Thanks. I was thinking about the 16" bar. Mainly because I'll be cutting hardwood. With that and the extra hp I'm leaning hard in the direction of the 550.


----------



## ABMax24 (May 15, 2020)

You won't be disappointed with a 550. It's the fastest turning engine husqvarna puts in a saw, it moves a lot of wood for a 50cc saw.


----------



## JRHAWK9 (May 15, 2020)

ABMax24 said:


> You won't be disappointed with a 550. It's the fastest turning engine husqvarna puts in a saw, it moves a lot of wood for a 50cc saw.

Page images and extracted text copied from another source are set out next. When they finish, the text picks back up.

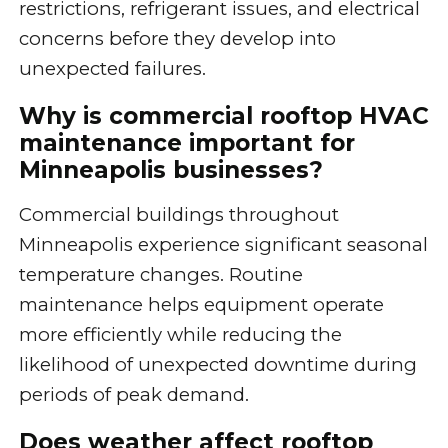
restrictions, refrigerant issues, and electrical
concerns before they develop into
unexpected failures.
Why is commercial rooftop HVAC
maintenance important for
Minneapolis businesses?
Commercial buildings throughout
Minneapolis experience significant seasonal
temperature changes. Routine
maintenance helps equipment operate
more efficiently while reducing the
likelihood of unexpected downtime during
periods of peak demand.
Does weather affect rooftop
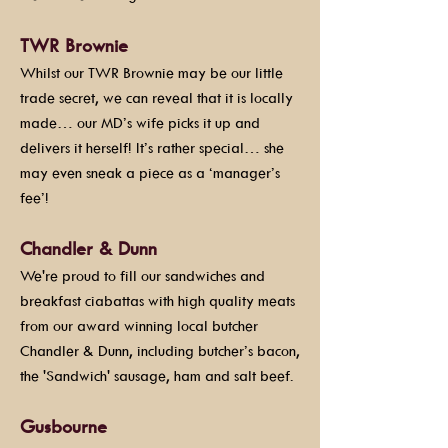
TWR Brownie
Whilst our TWR Brownie may be our little
trade secret, we can reveal that it is locally
made… our MD’s wife picks it up and
delivers it herself! It’s rather special… she
may even sneak a piece as a ‘manager’s
fee’!
Chandler & Dunn
We're proud to fill our sandwiches and
breakfast ciabattas with high quality meats
from our award winning local butcher
Chandler & Dunn, including butcher’s bacon,
the 'Sandwich' sausage, ham and salt beef.
Gusbourne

curious, do you know what they turn, on average, out of the wood?  I have my ported 346XP tuned to 14,400 - 15,000 or so.  I also run a larger 8 pin rim sprocket too, so it really moves the chain compared to when it was stock.  I ran a stock 550XP (soon after they came out) years ago my buddy bought and it really wasn't a match for my ported 346XP.


----------



## jeffoc (May 15, 2020)

JRHAWK9 said:


> curious, do you know what they turn, on average, out of the wood?  I have my ported 346XP tuned to 14,400 - 15,000 or so.  I also run a larger 8 pin rim sprocket too, so it really moves the chain compared to when it was stock.  I ran a stock 550XP (soon after they came out) years ago my buddy bought and it really wasn't a match for my ported 346XP.


I believe the 550 XP MK2 runs around 10,200 RPM and the 545 runs about 500 slower according to the Husky website. Well really going by what I remember reading on the website a couple days ago.


----------



## JRHAWK9 (May 15, 2020)

jeffoc said:


> I believe the 550 XP MK2 runs around 10,200 RPM and the 545 runs about 500 slower according to the Husky website. Well really going by what I remember reading on the website a couple days ago.



That's got to be in the cut or peak TQ RPM or something.  I'm sure they don't run that slow out of the cut.  I'm referring to the tuned RPM....holding it WOT under no load.  The point at which is starts to 4 stroke, which is the natural rev limiter of a saw dialed in with AFR, or in the 550XP's case, set by the factory.  I'm guessing it's got to be somewhere in the 14K area.....?


----------



## jeffoc (May 15, 2020)

That was the only info I saw. Sorry I can't be more help.


----------



## ABMax24 (May 15, 2020)

JRHAWK9 said:


> That's got to be in the cut or peak TQ RPM or something.  I'm sure they don't run that slow out of the cut.  I'm referring to the tuned RPM....holding it WOT under no load.  The point at which is starts to 4 stroke, which is the natural rev limiter of a saw dialed in with AFR, or in the 550XP's case, set by the factory.  I'm guessing it's got to be somewhere in the 14K area.....?


 10,200 is the peak power rpm, I believe the rev limit is in the 14k area IIRC from the manual.

Your saw and a 550xp share essentially the same motor, I believe the coil, and transfer ports in the cylinder are different, I believe the 550xp also has crank stuffers.


----------